Fra i morosi anche alcuni grossi condomini, ristoranti e attività commerciali “blasonate”, che da lunedì riceveranno l’acqua ai minimi di legge, “una quantità che vi permetterà a stento di lavarvi la faccia”, annuncia De Luca, sventolando l’elenco dei debitori.

«Al momento non posso mostrarvelo»,  spiega in un video. Poi una breve pausa e un sorriso sornione: «Anzi, lo manderei a Daniele detto Zuccarello (ex consigliere comunale, ndr): mi pare che gestisca un paio di questi condomini».

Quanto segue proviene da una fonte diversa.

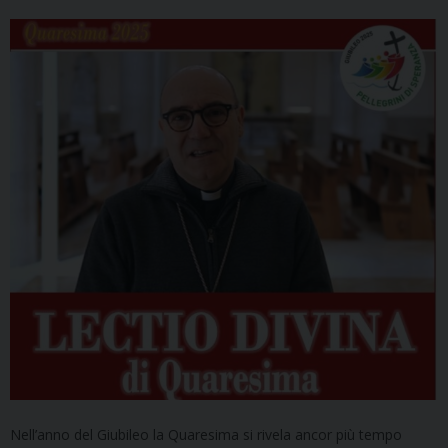
Nell’anno del Giubileo la Quaresima si rivela ancor più tempo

Dall’uno di novembre interventi ancora più drastici, soprattutto per le attività commerciali, che subiranno il distacco assoluto dell’utenza. E in caso di proteste è pronta la “punizione”: «Appena venite a protestare io faccio un bel post su Facebook e pubblico anche i vostri nomi. Qui di tratta di malcostume, lo stato di indigenza non c’entra nulla», annuncia ancora il sindaco.

«Abbiamo mandato 151 diffide, ma la maggior parte non ha risposto. Per 42 di questi (il cui debito ammonta a 1 milione e 839 mila euro) è stata disposta la chiusura totale dell’erogazione», conclude.